Some 32% of ages 45 to 64 with a pension are considering using it for a buy-to-let property. With this in mind, when the pension changes come into force in April of this year, there could be a rush on buy-to-let property.
Two pure-plays on the buy-to-let market are Belvoir Lettings and M Winkworth, although these two companies are micro-caps with market values of less than £35m so they may be unsuitable for some investors.
The industry’s larger players could be better picks.
Biggest is best
National property group Countrywide (LSE: CWD) is one of the largest players in the UK’s booming property market and buy-to-let business.
Countrywide has a national presence and offers services covering the whole property market, from estate agent and mortgage provider to lettings agent.
And with all bases covered, Countrywide can profit whether the property market is going up or down. The letting business gives a stable, predictable flow of income.
The company reported strong demand from buy-to-let landlords during 2014, reporting a year-on-year rise of 25% in the number of residential properties under management.
Pre-tax profit is set to nearly triple this year to £103m, and Countrywide currently trades at a forward 2015 P/E of 12.8. The group supports a dividend yield of 4.4%.
With its diversified operations, Countrywide is a great play large-cap play on the buy-to-let sector.
A better pick for small-cap investors could be LSL Property Services (LSE: LSL), a one-stop shop for property and related services. The company conducts the sale of residential property, provides lettings services, surveying, mortgage advice and services to mortgage lenders, including valuations, asset management and property management.
In September of last year, the group signed a new contract with Lloyds Banking Group to provide surveying and valuation services for one of the UK’s largest mortgage lenders. Group income from lettings income expanded at an annual rate of 26% for the 10-month period ended 31 October 2014.

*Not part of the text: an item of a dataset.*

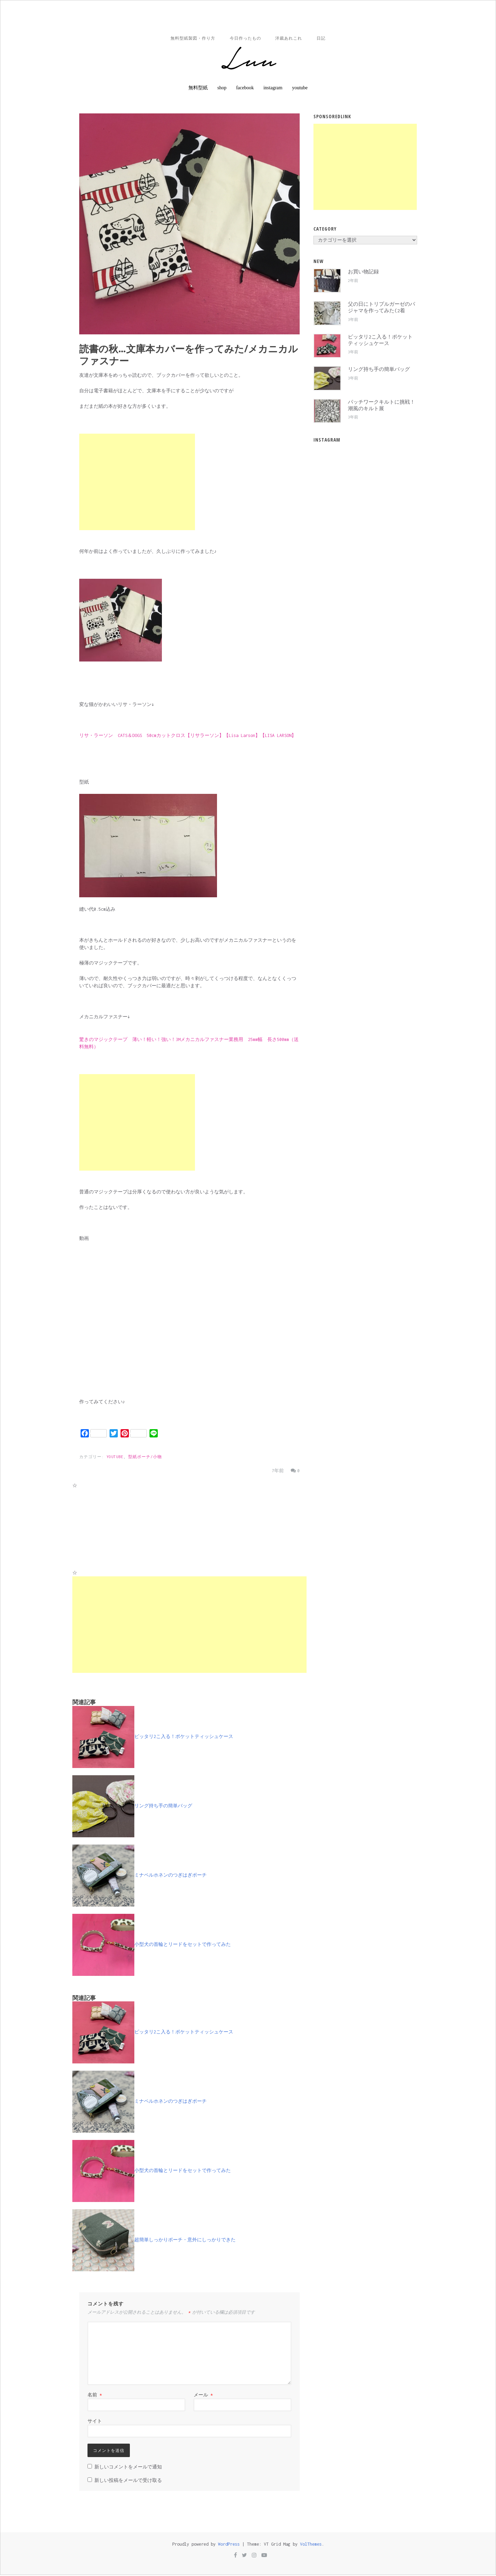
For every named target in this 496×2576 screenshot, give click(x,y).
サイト (94, 2422)
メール (203, 2395)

Unfortunately, LSL did issue a profit warning last year as deteriorating housing market conditions slowed growth. Nevertheless, at present the company only trades at a forward P/E of 10.4.
Cash is king
Lastly, the UK’s number one property website, Rightmove (LSE: RMV).
Even though Rightmove isn’t technically in the buy-to-let business, the company is set to benefit from an increasing level of activity in the property sector.
Last year Rightmove was one of the UK’s most visited websites. What’s more, the great thing about a business like Rightmove’s is the fact that the company has very low overhead costs, but generates large amounts of cash. During 2013 Rightmove generated £83m in cash from operations, but capital spending only amounted to £1m.
Still, you have to pay a premium for this kind of quality. The company currently trades at a forward P/E of 27.5 and a 2015 P/E of 24.3.
Current City forecasts expect Rightmove’s pre-tax profit to jump 14% this year, followed by growth of 13% to £129m during 2015.